(Items from a dataset)
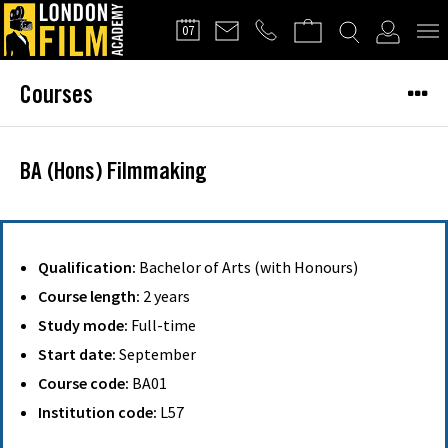
FILMMAKERS'
07
CLUB
Courses
BA (Hons) Filmmaking
Qualification:
Bachelor of Arts (with Honours)
Course length:
2 years
Study mode:
Full-time
Start date:
September
Course code:
BA01
Institution code:
L57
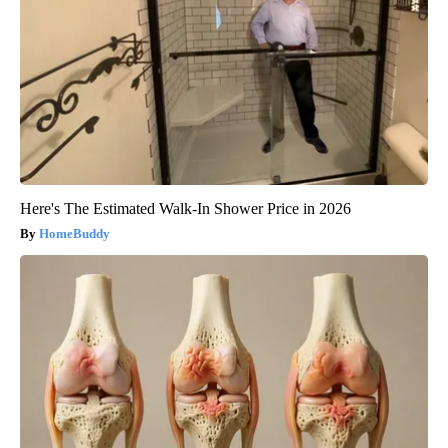
Here's The Estimated Walk-In Shower Price in 2026
HomeBuddy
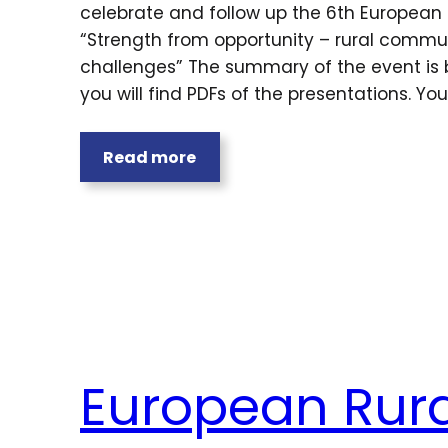
celebrate and follow up the 6th European 
“Strength from opportunity – rural commun
challenges” The summary of the event is 
you will find PDFs of the presentations. Yo
Read more
European Rura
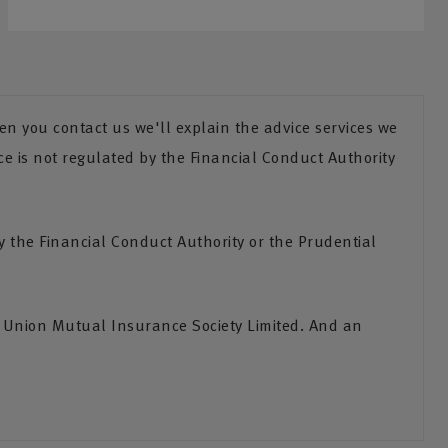
n you contact us we'll explain the advice services we
ce is not regulated by the Financial Conduct Authority
the Financial Conduct Authority or the Prudential
s Union Mutual Insurance Society Limited. And an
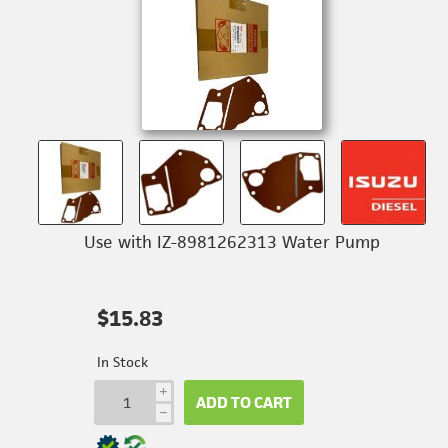
Use with IZ-8981262313 Water Pump
$15.83
In Stock
i
ADD TO CART
h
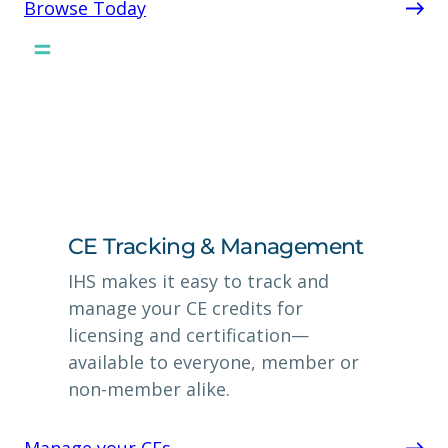
Browse Today
CE Tracking & Management
IHS makes it easy to track and
manage your CE credits for
licensing and certification—
available to everyone, member or
non-member alike.
Manage your CEs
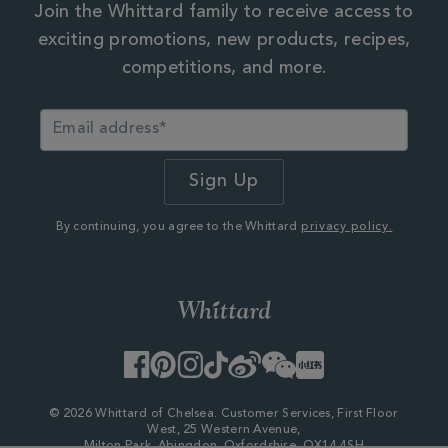
Join the Whittard family to receive access to
exciting promotions, new products, recipes,
competitions, and more.
By continuing, you agree to the Whittard
privacy policy.
Facebook
Pinterest
Instagram
TikTok
Weibo
WeChat
Little
Red
Book
© 2026 Whittard of Chelsea. Customer Services, First Floor
West, 25 Western Avenue,
Milton Park, Abingdon, Oxfordshire, OX14 4SH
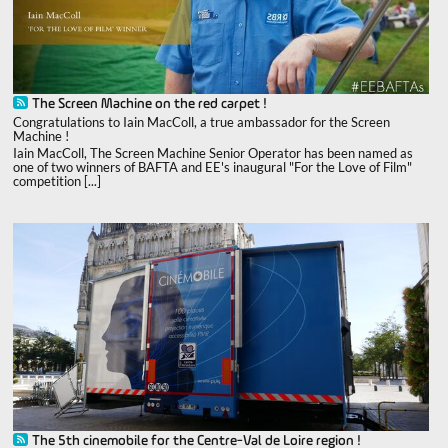
The Screen Machine on the red carpet !
Congratulations to Iain MacColl, a true ambassador for the Screen
Machine !
Iain MacColl, The Screen Machine Senior Operator has been named as
one of two winners of BAFTA and EE's inaugural "For the Love of Film"
competition [...]
The 5th cinemobile for the Centre-Val de Loire region !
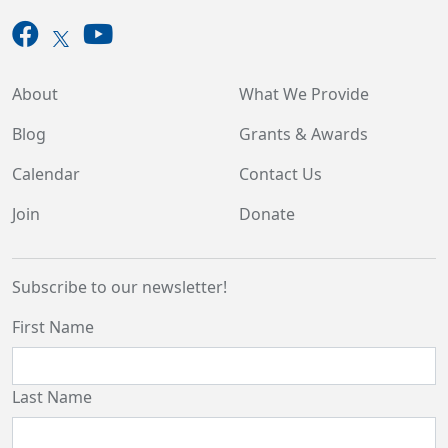
About
What We Provide
Blog
Grants & Awards
Calendar
Contact Us
Join
Donate
Subscribe to our newsletter!
First Name
Last Name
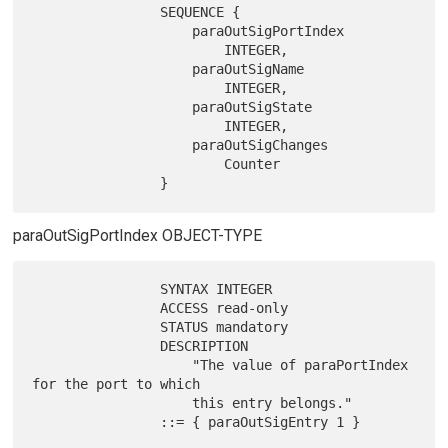
                SEQUENCE {

                    paraOutSigPortIndex

                        INTEGER,

                    paraOutSigName

                        INTEGER,

                    paraOutSigState

                        INTEGER,

                    paraOutSigChanges

                        Counter

paraOutSigPortIndex OBJECT-TYPE
                SYNTAX INTEGER

                ACCESS read-only

                STATUS mandatory

                DESCRIPTION

                    "The value of paraPortIndex 
for the port to which

                    this entry belongs."
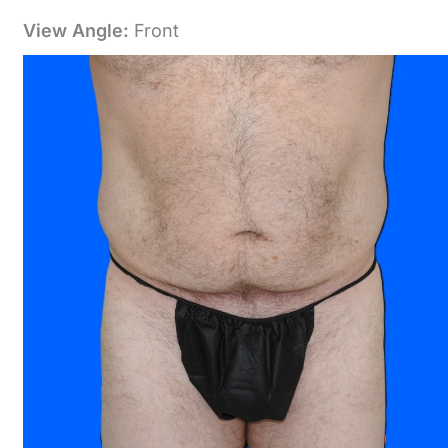
View Angle:
Front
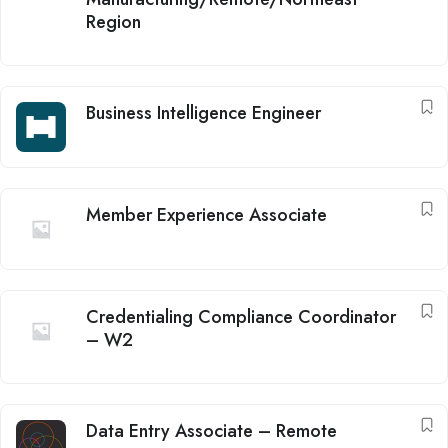
Region
Business Intelligence Engineer
Member Experience Associate
Credentialing Compliance Coordinator
– W2
Data Entry Associate – Remote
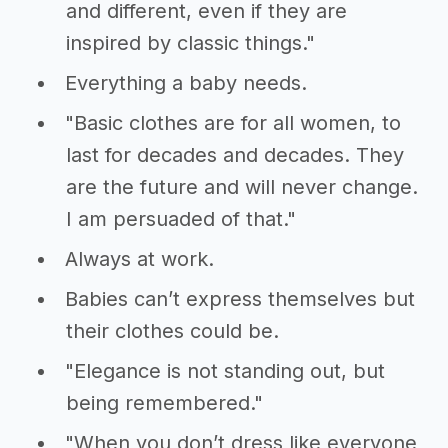
and different, even if they are
inspired by classic things."
Everything a baby needs.
"Basic clothes are for all women, to
last for decades and decades. They
are the future and will never change.
I am persuaded of that."
Always at work.
Babies can’t express themselves but
their clothes could be.
"Elegance is not standing out, but
being remembered."
"When you don’t dress like everyone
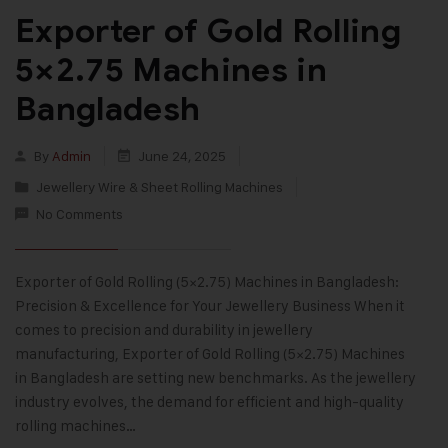
Exporter of Gold Rolling
5×2.75 Machines in
Bangladesh
By
Admin
June 24, 2025
Jewellery Wire & Sheet Rolling Machines
No Comments
Exporter of Gold Rolling (5×2.75) Machines in Bangladesh:
Precision & Excellence for Your Jewellery Business When it
comes to precision and durability in jewellery
manufacturing, Exporter of Gold Rolling (5×2.75) Machines
in Bangladesh are setting new benchmarks. As the jewellery
industry evolves, the demand for efficient and high-quality
rolling machines…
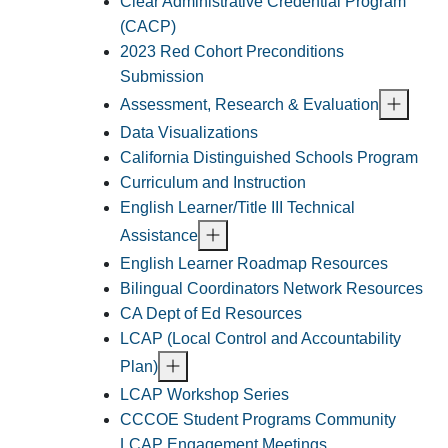
Clear Administrative Credential Program
(CACP)
2023 Red Cohort Preconditions
Submission
Assessment, Research & Evaluation
Data Visualizations
California Distinguished Schools Program
Curriculum and Instruction
English Learner/Title III Technical
Assistance
English Learner Roadmap Resources
Bilingual Coordinators Network Resources
CA Dept of Ed Resources
LCAP (Local Control and Accountability
Plan)
LCAP Workshop Series
CCCOE Student Programs Community
LCAP Engagement Meetings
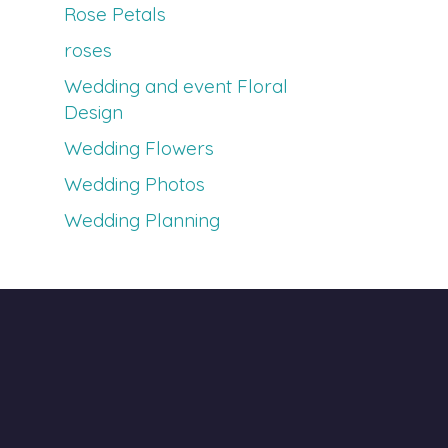
Rose Petals
roses
Wedding and event Floral
Design
Wedding Flowers
Wedding Photos
Wedding Planning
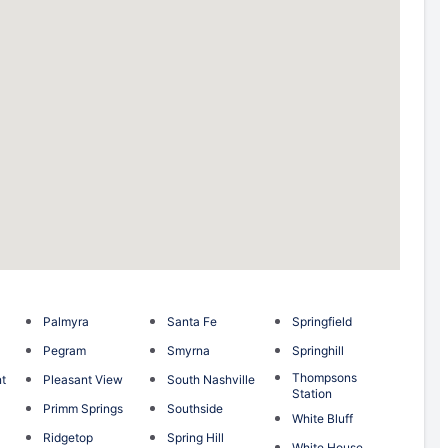
Palmyra
Santa Fe
Springfield
Pegram
Smyrna
Springhill
Thompsons
nt
Pleasant View
South Nashville
Station
Primm Springs
Southside
White Bluff
Ridgetop
Spring Hill
White House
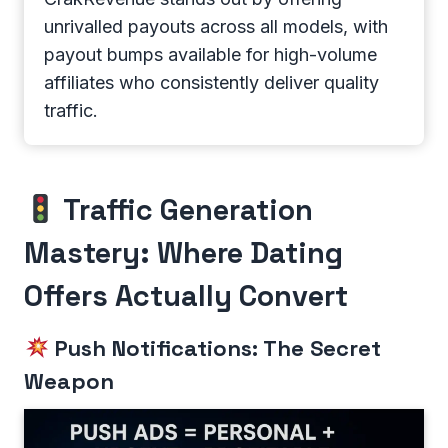
unrivalled payouts across all models, with
payout bumps available for high-volume
affiliates who consistently deliver quality
traffic.
Traffic Generation
Mastery: Where Dating
Offers Actually Convert
Push Notifications: The Secret
Weapon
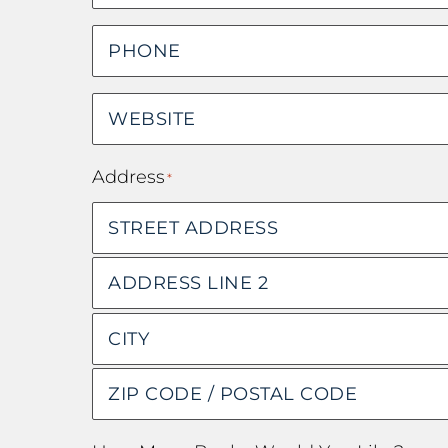
Phone
*
Website
*
Address
*
Street
Address
Address
Line
City
2
ZIP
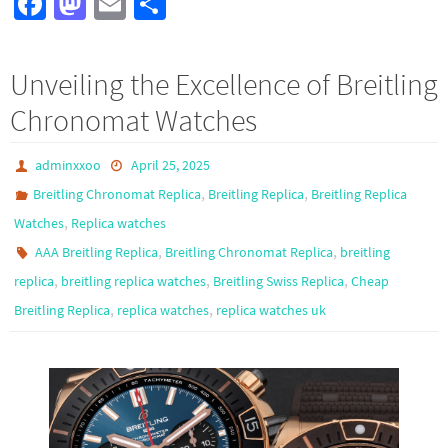
Fa
M
E
S
ce
as
m
h
b
to
ail
ar
Unveiling the Excellence of Breitling
o
d
e
Chronomat Watches
o
o
k
n
adminxxoo
April 25, 2025
,
,
Breitling Chronomat Replica
Breitling Replica
Breitling Replica
,
Watches
Replica watches
,
,
AAA Breitling Replica
Breitling Chronomat Replica
breitling
,
,
,
replica
breitling replica watches
Breitling Swiss Replica
Cheap
,
,
Breitling Replica
replica watches
replica watches uk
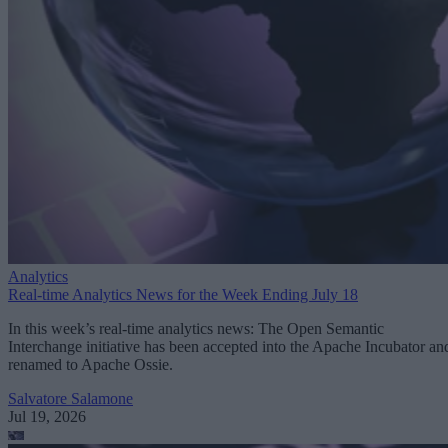
Analytics
Real-time Analytics News for the Week Ending July 18
In this week’s real-time analytics news: The Open Semantic
Interchange initiative has been accepted into the Apache Incubator an
renamed to Apache Ossie.
Salvatore Salamone
Jul 19, 2026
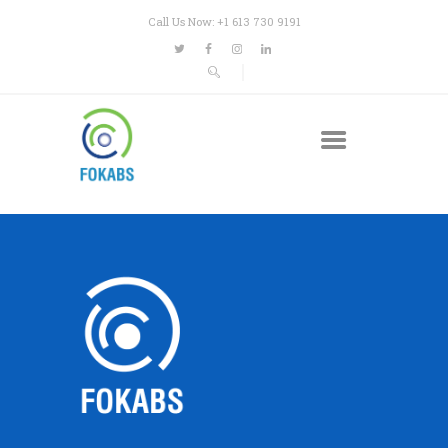
Call Us Now: +1 613 730 9191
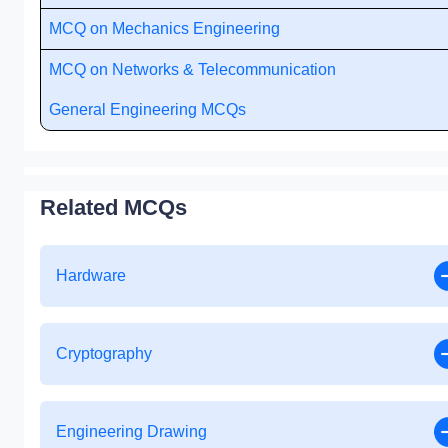
MCQ on Mechanics Engineering
MCQ on Networks & Telecommunication
General Engineering MCQs
Related MCQs
Hardware
Cryptography
Engineering Drawing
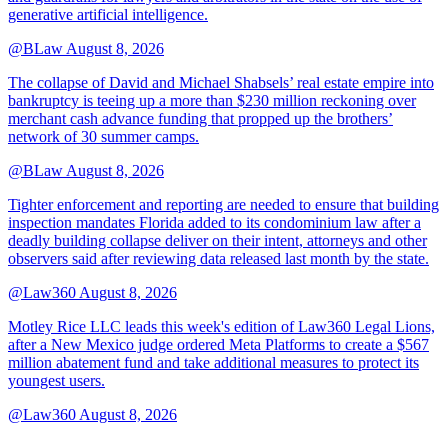
generative artificial intelligence.
@BLaw
August 8, 2026
The collapse of David and Michael Shabsels’ real estate empire into
bankruptcy is teeing up a more than $230 million reckoning over
merchant cash advance funding that propped up the brothers’
network of 30 summer camps.
@BLaw
August 8, 2026
Tighter enforcement and reporting are needed to ensure that building
inspection mandates Florida added to its condominium law after a
deadly building collapse deliver on their intent, attorneys and other
observers said after reviewing data released last month by the state.
@Law360
August 8, 2026
Motley Rice LLC leads this week's edition of Law360 Legal Lions,
after a New Mexico judge ordered Meta Platforms to create a $567
million abatement fund and take additional measures to protect its
youngest users.
@Law360
August 8, 2026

Work to complete: Print only the lines from the first line of the data above through the one containing "the event is", exactly as they are, with pictures omitted.

Worked solution:
FILMMAKERS'
07
CLUB
Courses
BA (Hons) Filmmaking
Qualification:
Bachelor of Arts (with Honours)
Course length:
2 years
Study mode:
Full-time
Start date:
September
Course code:
BA01
Institution code:
L57
Here's The Estimated Walk-In Shower Price in 2026
HomeBuddy
celebrate and follow up the 6th European 
“Strength from opportunity – rural commun
challenges” The summary of the event is 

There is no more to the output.